Okay, before anyone gets the wrong idea, I'm trying my best not to sound like a [email protected] here and I'd hate to boast about myself. I'm just trying to get a discussion going about an honest problem I have.
I've recently finished my GCSEs and for two subjects at least, I did far more on controlled assessments than was required. In the end I went way over the expected word counts, input time and all the other guidelines and got full marks with margin to chill. In another two subjects I think I dropped one mark each, though I wouldn't put these in the same category. There were also 3 ISAs with one mark dropped on each.
I've just completed a work experience placement and although this benefit wasn't in my original plans, I now find myself very well equipped with contextual knowledge and skills to pretty much breeze through a CA for a subject I may be taking at A-level.
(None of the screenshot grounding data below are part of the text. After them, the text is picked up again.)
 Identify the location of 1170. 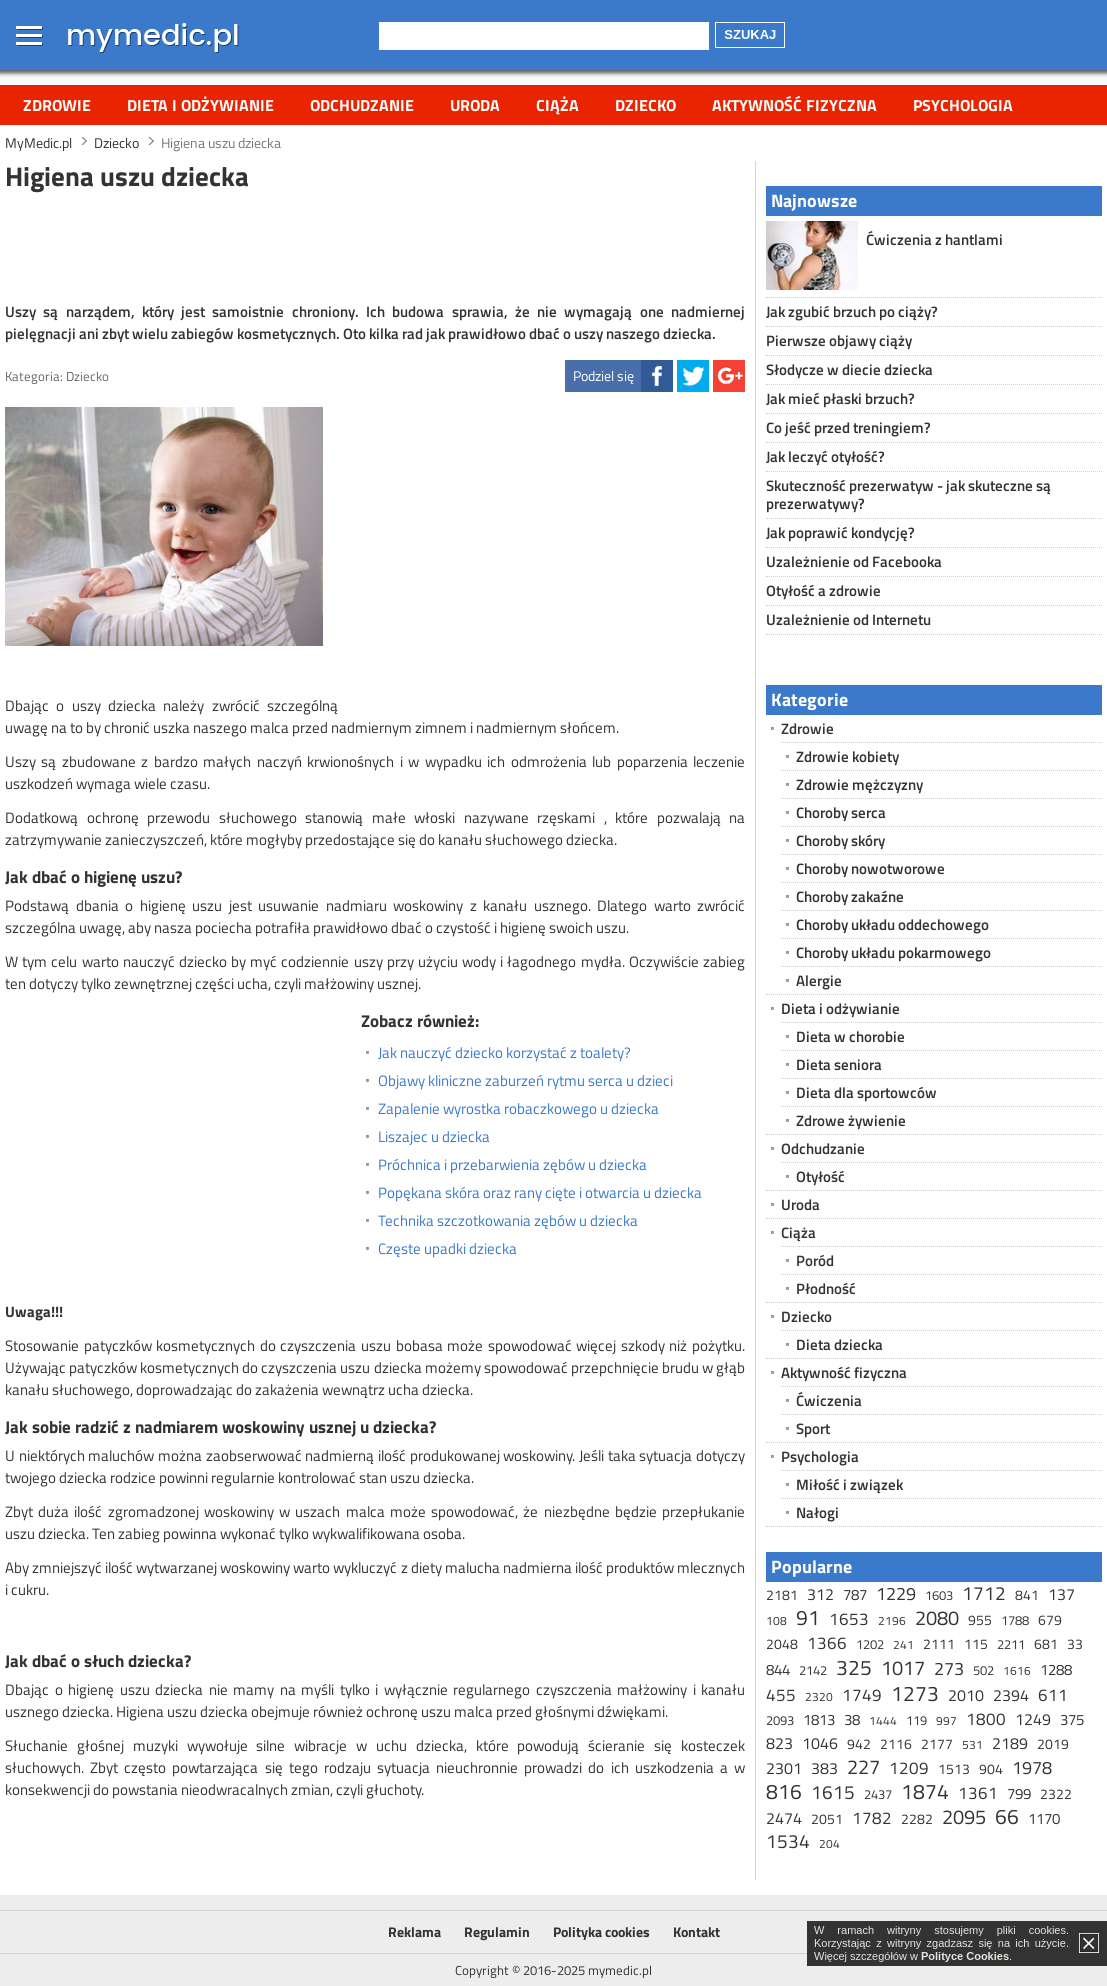 (1044, 1818).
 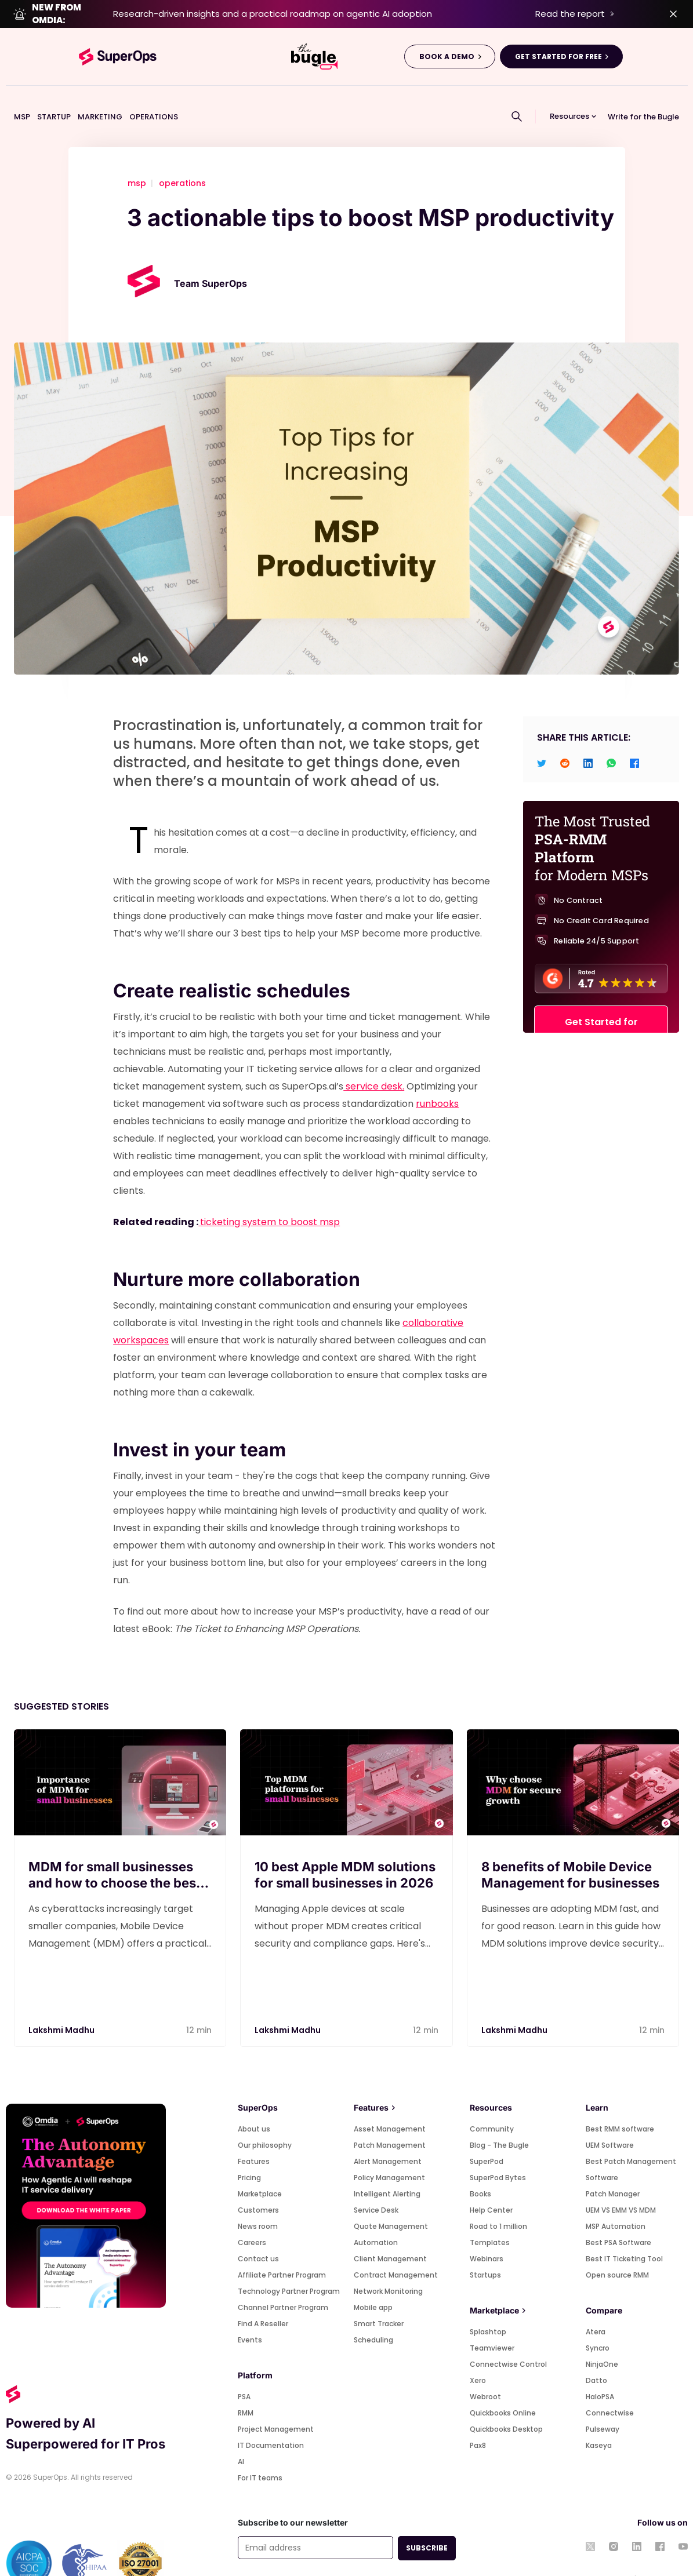 What do you see at coordinates (602, 2338) in the screenshot?
I see `NinjaOne` at bounding box center [602, 2338].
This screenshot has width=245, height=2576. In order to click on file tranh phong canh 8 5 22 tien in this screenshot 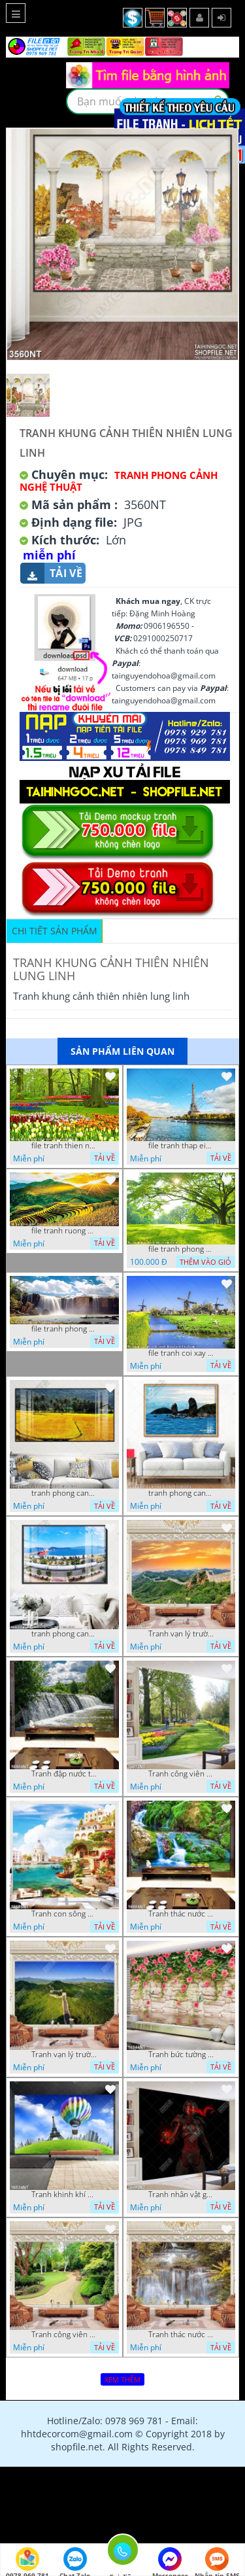 , I will do `click(64, 1328)`.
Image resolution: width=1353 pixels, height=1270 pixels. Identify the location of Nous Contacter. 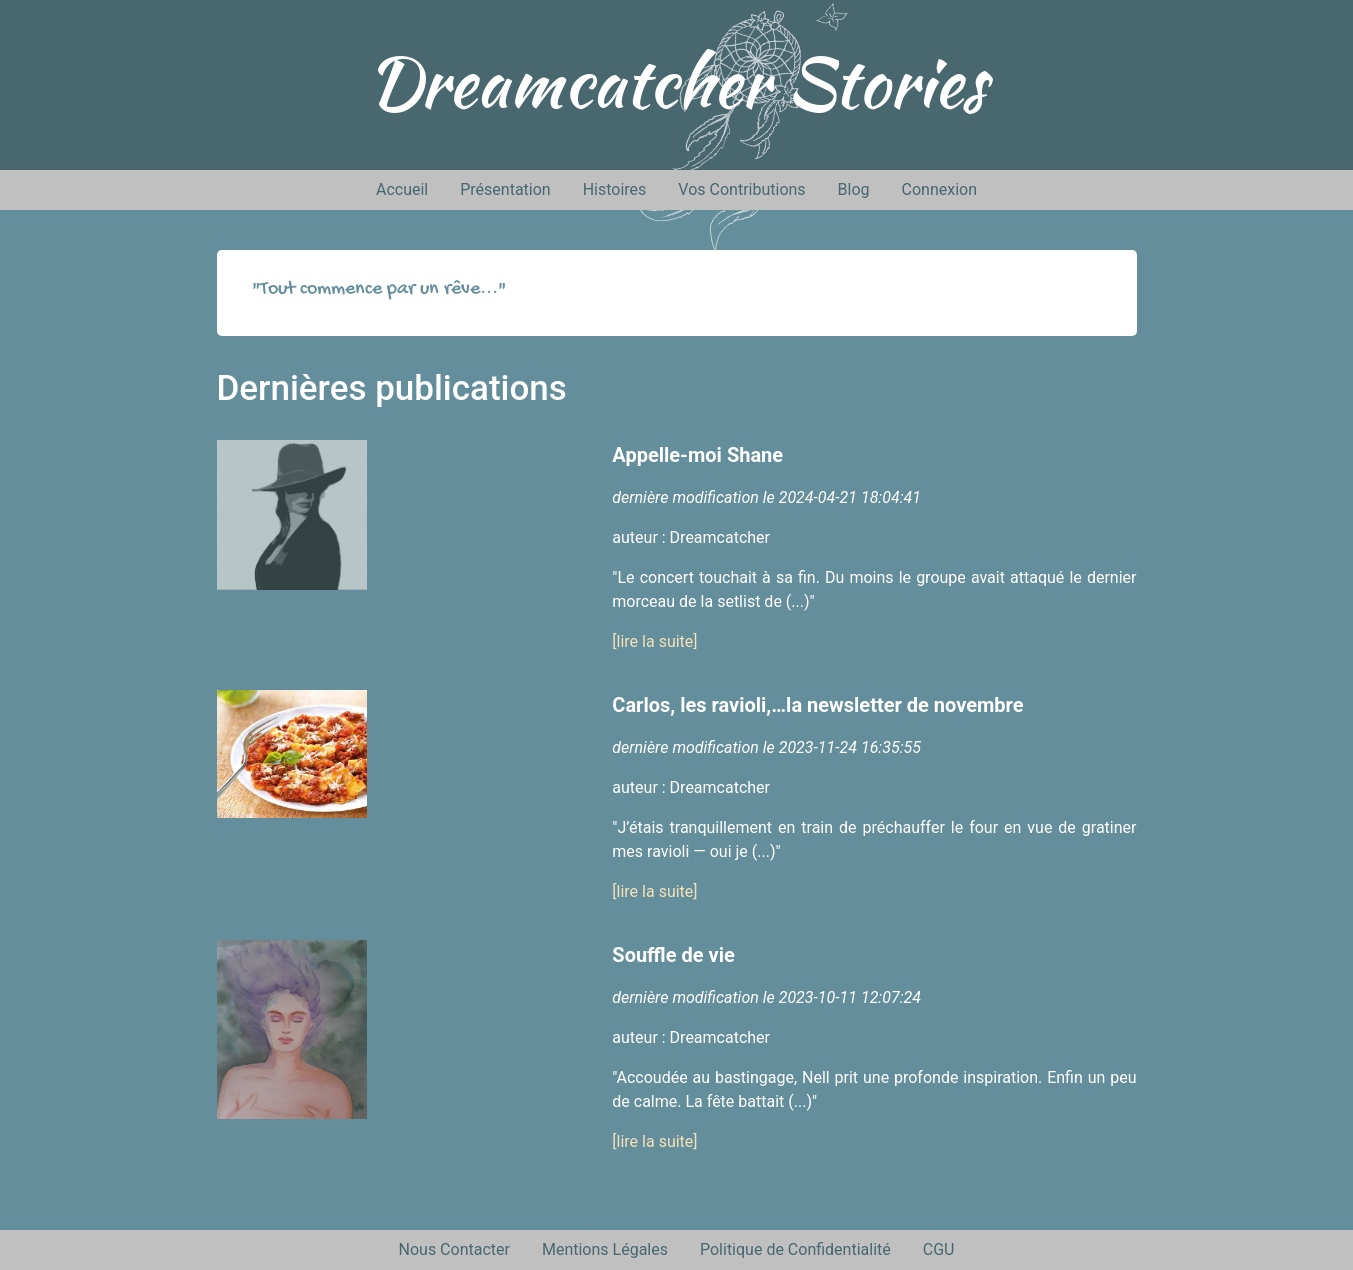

I've always worried that I exceed expected word counts and the like, and that this will compromise my work. I don't think I usually cut down on quality but the issue with CAs is that you can take it as far as you like. There was nothing stopping me from going to A-level concepts and detail during my CAs at GCSE and I'm concerned that over the next two years, I can't afford to go as crazy because my other subjects will suffer if I become obsessed with the CA that I potentially have ahead of me. It's on a subject I really have a passion for and the placement I did was totally optional and arranged by myself. Even at GCSE, I was spending so many hours at lunch and at home doing extra research and preparation that simply wasn't needed. That time spent revising for other exams probably would've had me 10A*s easily. I don't know when to stop writing when it comes to essays and reports and this has come to curse me in English exams where I cannot effectively manage time.
I'm not here to gloat and say I find things too easy. I do get pushed and have to work hard. The issue is that I never know when to stop and this is compromising my other subjects and other aspects of my life.
Has anyone ever felt the same? If so, how did/do you cope?
Thanks for any replies in advance.
Finding Controlled Assessments Too Easy?